Please copy the data exactly as it stands, minus the images.
== Segment start ==
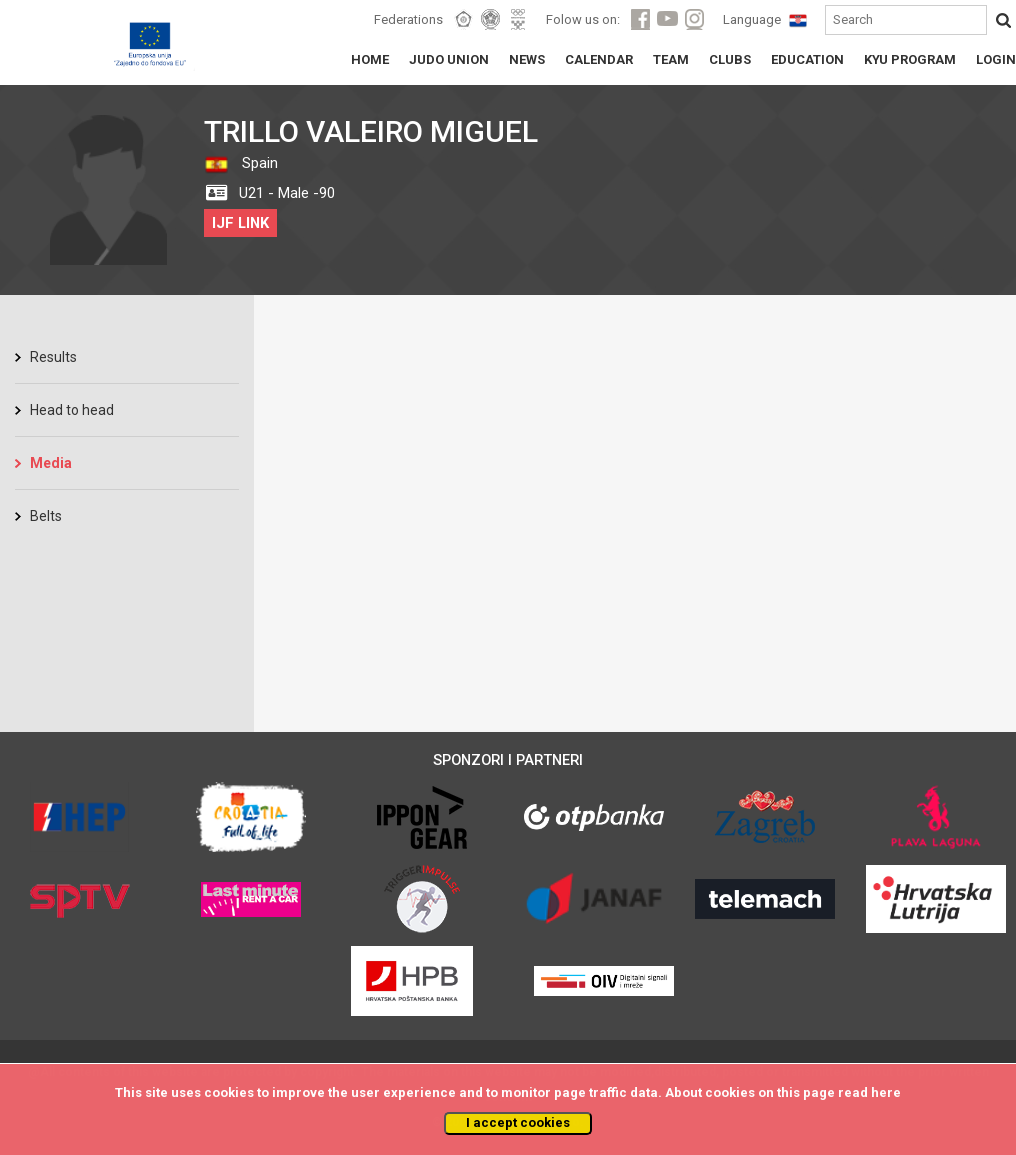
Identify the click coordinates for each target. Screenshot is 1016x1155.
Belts (46, 516)
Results (53, 357)
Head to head (72, 410)
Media (51, 463)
== Segment end ==
**Final answer:**
Identify the click coordinates for each target. Screenshot is 1016x1155.
Belts (46, 516)
Results (53, 357)
Head to head (72, 410)
Media (51, 463)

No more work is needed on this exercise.